Simple assignments don't change objects, they only rebind names. The object formerly bound to list1 doesn't get changed, though it might be garbage collected if that name was the only way it was referenced in your program.

The web page Code like a Pythonista does a great job of explaining this. I'd check if out if you want to understand Python variables better.

Answer 3

Because that's how assignment works in Python. All assignments change the specified name to refer to some other object than the one they already refer to.

Answer 4

Python names are just references to a position in memory. So:

list1 = new_data

is just making both variables refer to the same position in memory.

On the other hand, list1[:] makes a copy of the list1

Answer 5

For a C programmer: C variables are pointers, python variables are handles. I think you really want to do something like this, but in python:

// C code
std::vector<int> myvector;

myfunction(std::vector<int> &testvector) {
     if (somearg) {
         testvector.append(4)
     } else {
         int[] myints = {4,15,16};
         testvector = std::vector<int>(myints)
     }
}

Because testvector is a pointer to an object, and you changed the object it points to, the parent will see your change, no matter which path you take.

In python, this would look like this:

list1 = [1,2,3]

def modfunc(mylist):
    if (somearg):
        mylist.append(4)
    else:
        mylist = [1,2,3]

And while the first one will work, the second one won't. In this case, mylist is not a direct pointer to memory; it points to an entry in an object lookup table, which then points to the real object. In the failing case, you change the name mylist to point to a different object, but the parent still has their name pointing to the original object.

In the first case where it works, you actually deference both the name and the object list to get the actual object and manipulate it directly. Both parent and child's names point to this object, so it works.

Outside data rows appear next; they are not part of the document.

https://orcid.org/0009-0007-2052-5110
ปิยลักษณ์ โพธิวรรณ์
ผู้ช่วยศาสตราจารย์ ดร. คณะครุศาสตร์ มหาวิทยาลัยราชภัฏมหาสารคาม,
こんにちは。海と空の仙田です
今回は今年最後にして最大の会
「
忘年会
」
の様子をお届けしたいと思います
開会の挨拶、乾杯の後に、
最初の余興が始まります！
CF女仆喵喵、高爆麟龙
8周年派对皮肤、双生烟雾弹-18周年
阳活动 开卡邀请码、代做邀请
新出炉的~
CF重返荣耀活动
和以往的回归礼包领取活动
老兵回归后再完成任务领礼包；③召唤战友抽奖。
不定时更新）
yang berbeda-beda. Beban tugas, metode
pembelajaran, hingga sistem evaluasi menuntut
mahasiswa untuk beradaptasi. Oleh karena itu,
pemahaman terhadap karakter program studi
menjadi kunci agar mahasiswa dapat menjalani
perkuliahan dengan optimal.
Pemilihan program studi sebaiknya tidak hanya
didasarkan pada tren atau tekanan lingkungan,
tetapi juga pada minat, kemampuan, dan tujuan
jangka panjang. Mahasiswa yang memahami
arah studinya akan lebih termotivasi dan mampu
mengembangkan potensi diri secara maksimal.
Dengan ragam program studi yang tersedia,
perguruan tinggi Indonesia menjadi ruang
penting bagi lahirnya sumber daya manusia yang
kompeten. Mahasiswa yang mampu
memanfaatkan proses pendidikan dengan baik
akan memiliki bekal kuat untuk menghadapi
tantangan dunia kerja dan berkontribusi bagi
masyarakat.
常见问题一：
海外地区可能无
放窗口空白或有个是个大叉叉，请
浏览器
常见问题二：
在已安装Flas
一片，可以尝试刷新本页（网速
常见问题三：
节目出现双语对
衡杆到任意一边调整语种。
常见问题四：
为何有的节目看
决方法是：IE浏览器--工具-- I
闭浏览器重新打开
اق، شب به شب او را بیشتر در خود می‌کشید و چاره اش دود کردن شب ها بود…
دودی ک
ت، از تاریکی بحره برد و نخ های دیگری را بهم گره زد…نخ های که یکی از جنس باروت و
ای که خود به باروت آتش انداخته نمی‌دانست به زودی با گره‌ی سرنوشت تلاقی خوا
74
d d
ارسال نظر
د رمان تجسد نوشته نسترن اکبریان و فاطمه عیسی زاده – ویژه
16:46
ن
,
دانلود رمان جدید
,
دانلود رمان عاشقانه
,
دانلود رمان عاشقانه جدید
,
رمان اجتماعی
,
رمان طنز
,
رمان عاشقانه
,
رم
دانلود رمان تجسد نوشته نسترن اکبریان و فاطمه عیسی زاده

So, what do you do? Well, in short, you don't need to do this. In C, you often needed references because it limited you to a single return value. Sure, you could use structs, but it just wasn't very convenient to do in C. In python, tuples are a natural part of the language. So let's say you wanted to do something like this in C:

 int sumdefault(std::vector<int> &avector):
     if len(avector) == 0:
         int[] someints = {1,2,3,4,5}
         avector = std::vector<int>(someints);
     return sum(avector)

So, you need the int return value to return the sum. And you also might change avector, so you need to return a reference. Also, returning avector (say, in a pair) can be dangerous, since you are creating a variable on the local stack, and so returning a reference to it really isn't valid, but returning by value could be expensive (and unnecessary) if avector is large, yada yada. In python, you would just return both values:

def sumdefault(mylist=[]):
    if len(mylist) == 0:
        mylist = [1,2,3,4,5]
    return mylist, sum(mylist)

 alist = [2,3,4,5]
 alist, sumalist = sumdefault(alist)

This is (afaik) the proper pythonic way to deal with this pattern. You'll never waste time unnecessarily copying lists - Python always passes around references to things. and Python really doesn't have anything like a 'local' variable in the same way C does: a variable created in a subfunction has a local name, but it's in a global heap, so even though we constructued [1,2,3,4,5] in a subfunction, that memory isn't going to disappear when we return up a function - our local name for it will disappear, but the parent function will now have a name pointing to it, and it will persist as long as some name references it.